I was given the following proof of the statement:
Theorem: Let $X$ be a $G$-space and $Y$ be a $H$-space. Then the space $(X \times Y) / (G \times H)$ is homeomorphic to $(X / G) \times (Y / H)$
Proof: The idea is to prove that there is a homomorphism $$ \mathrm{Orb}_{G \times H} ((x,y)) \in \frac{X \times Y}{G \times H} \mapsto \mathrm{Orb}_{G}(x) \times \mathrm{Orb}_H (x) \in \frac{X}{G} \times \frac{Y}{H}.$$ In order the justify this, we consider the function $$ f: [(x,y)] \in \frac{X \times Y}{G \times H} \mapsto ([x], [y]) \in \frac{X}{G} \times \frac{Y}{H}, $$ which is well-defined since for $[(g_1, h_1) \cdot (x, y)] = [(g_2, h_2) \cdot (x, y)]$, we have \begin{align*} f([(g_1, h_1) \cdot (x, y)]) &= f([g_1 \cdot x, h_1 \cdot y]) = f([g_1 x , h_1 y])\\ &= ([g_1 x], [h_1 y]) = ([g_1 \cdot x], [h_1 \cdot y]) = ([x], [y]) \end{align*} and \begin{align*} f([(g_2, h_2) \cdot (x,y)]) &= f([(g_2 \cdot x ,h_2 \cdot y)]) = f([(g_2 x, h_2 y])\\ &= ([g_2 x], [h_2 y ]) = ([g_2 \cdot x], [h_2 \cdot y]) = ([x], [y]). \end{align*} So $f([(g_1, h_1) \cdot (x,y)]) = f([(g_2,h_2) \cdot (x,y)])$.

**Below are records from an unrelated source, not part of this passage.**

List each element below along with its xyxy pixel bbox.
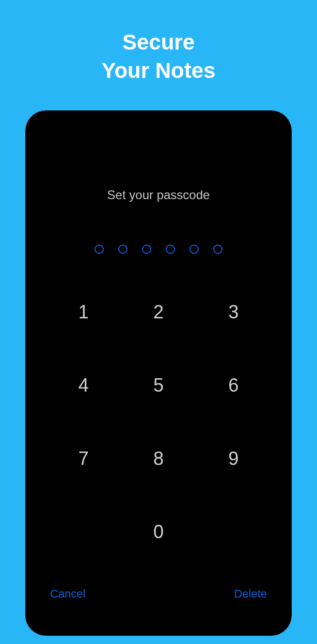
keypad-key-6[interactable]: 6: [196, 375, 271, 396]
keypad-key-5[interactable]: 5: [121, 375, 196, 396]
passcode-dot: [94, 245, 104, 254]
keypad-key-7[interactable]: 7: [46, 448, 121, 470]
keypad-key-9[interactable]: 9: [196, 448, 271, 470]
bottom-actions: Cancel Delete: [46, 587, 271, 601]
title-line-2: Your Notes: [102, 58, 216, 83]
page-title: Secure Your Notes: [102, 28, 216, 85]
keypad-key-8[interactable]: 8: [121, 448, 196, 470]
cancel-button[interactable]: Cancel: [50, 587, 85, 601]
passcode-dots-container: [46, 245, 271, 254]
delete-button[interactable]: Delete: [234, 587, 267, 601]
keypad-key-3[interactable]: 3: [196, 301, 271, 323]
passcode-dot: [166, 245, 175, 254]
keypad-key-2[interactable]: 2: [121, 301, 196, 323]
passcode-dot: [118, 245, 128, 254]
keypad-key-1[interactable]: 1: [46, 301, 121, 323]
numeric-keypad: 1 2 3 4 5 6 7 8 9 0: [46, 301, 271, 543]
keypad-key-4[interactable]: 4: [46, 375, 121, 396]
title-line-1: Secure: [122, 30, 195, 54]
passcode-prompt: Set your passcode: [46, 188, 271, 202]
phone-frame: Set your passcode 1 2 3 4 5 6 7 8 9 0 Ca…: [25, 110, 292, 636]
passcode-dot: [213, 245, 223, 254]
passcode-dot: [142, 245, 151, 254]
passcode-dot: [189, 245, 199, 254]
keypad-key-0[interactable]: 0: [121, 521, 196, 543]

Similarly, we define $$ g : ([x], [y]) \in \frac{X}{G} \times \frac{Y}{H} \mapsto g([x],[y]) = [(x,y)] \in \frac{X \times Y }{G \times H}$$ and check with the same strategy that it is well-defined. Now to show that these functions are bijective inverses of one another we take $[(x,y)] \in (X \times Y)/(G \times H) $ and note that $(g \circ f)([(x,y)]) = g\left( f([(x,y)])\right) = g\left([x], [y]\right) = [(x,y)]$ and by analogy that $(f \circ g)([x],[y]) = ([x], [y])$. The assumption of having $X$ a $G$-space and $Y$ a $H$-space show that $X \times Y$ is in fact a $(G \times H)$-space so that both $f$ and $g$ are continuous and we have constructed the required homomorphism.
I am confused as to why the author insists on showing:
If $[(g_1, h_1) \cdot (x, y)]= [(g_2, h_2) \cdot (x,y)]$, then $f([(g_1, h_1) \cdot (x, y)])= f([(g_2, h_2) \cdot (x,y)])$
to show that $f$ is well-defined. Is it not sufficient to show: If $[(g_1, h_1) \cdot (x, y)] = [(x,y)]$, then $f([(g_1, h_1) \cdot (x, y)]) = f([(x,y)])$?
$f$ is defined on orbits of $G \times H$, so any two points on the orbit of $(x,y)$ under $G \times H$ must get the same image. And this is what is checked.
It's similar to when you want to define a map on classes mod $R$ to a set with classes mod $S$; you check that $xRx'$ implies $f(x)Sf(x')$ and then the definition $f([x]_R) = [f(x)]_S$ is well-defined (i.e. does not depend on the chosen representative).